Tottenham stars including Gareth Bale, Aaron Lennon, and longtime U.S. men’s national team goalkeeper Brad Friedel got in a morning training session on UMBC’s soccer field under the watchful eye of new Spurs coach Andres Villas Boas. Spurs players then adjourned for lunch at the True Grits dining hall.
Later that day, young Maryland soccer players sampled how Tottenham coaches players in its own football academy at an afternoon clinic led by Spurs’ head of football development Mark Jones.
“We plan for everyone to get 2,000 or so touches of the ball this afternoon,” Jones told the players and their parents before putting them through an afternoon of coaching and drills.
It is the second time in four years that world soccer powers have used UMBC’s state-of-the-art facilities on visits to the region. In 2009, English and Italian soccer powers Chelsea and AC Milan trained at UMBC before a friendly match.
— Richard Byrne ’86
THE RINGS THING
Every four years, the Olympic Games give athletes a chance to chase their dreams and compete at the highest level.

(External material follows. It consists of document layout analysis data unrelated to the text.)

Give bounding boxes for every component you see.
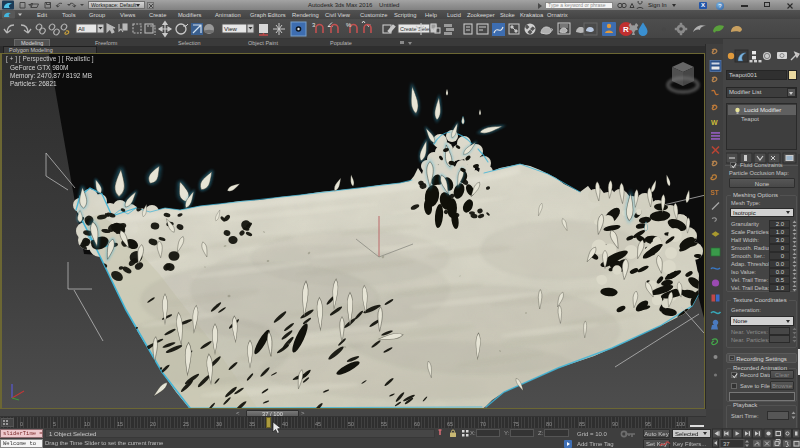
svg-text:%: %	[346, 22, 352, 28]
svg-text:GeForce GTX 980M: GeForce GTX 980M	[10, 64, 69, 71]
svg-text:ST: ST	[711, 189, 719, 196]
svg-text:All: All	[78, 26, 85, 32]
svg-text:W: W	[711, 119, 718, 126]
svg-text:37: 37	[723, 441, 730, 447]
svg-text:Memory: 2470.87 / 8192 MB: Memory: 2470.87 / 8192 MB	[10, 72, 92, 80]
svg-text:Particles: 26821: Particles: 26821	[10, 80, 57, 87]
svg-text:R: R	[623, 25, 629, 34]
svg-text:[ + ] [ Perspective ] [ Realis: [ + ] [ Perspective ] [ Realistic ]	[6, 55, 94, 63]
svg-text:View: View	[224, 26, 238, 32]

For UMBC swimmers Mohamed Hussein ’13 (Egypt), Patrick Husson ’14 (USA) and Pierre De Waal ’13 (South Africa), those dreams almost became reality. Husson and De Waal competed in the Olympic Trials of their respective home countries but fell short of earning a trip to London.
Hussein did his teammates one better – qualifying for Egypt’s team in the 100-meter freestyle and the 200-meter individual medley. But his trip to London was cut short by FINA, the international governing body of swimming, which abruptly changed the qualifying times required to make the Olympics. Hussein’s times fell just short.
“[In] all the past Olympic games, FINA allowed more than 1,200 swimmers to participate in the competition,” Hussein observes.
Despite the disappointment, Hussein remains one of the best swimmers in his native Egypt as well as at UMBC, and calls 2012 “the best year in my swimming career.”
De Waal had to return to South Africa to compete in the Olympic Trials during the spring semester. After a day and a half of travel from Baltimore to Durban, De Waal took to the pool for his best event, the 200-meter butterfly, where he fell to fellow countryman Chad le Clos, who went on to win gold in the Olympics over U.S. Olympic swimming star Michael Phelps.
Former walk-on Patrick Husson also swam in the Olympic Trials in his best event, the 200-meter breaststroke, finishing 99th out of 132 competitors.
“The three of them have all raised the level of our competition and our team,” UMBC swim coach Chad Cradock ’97 says.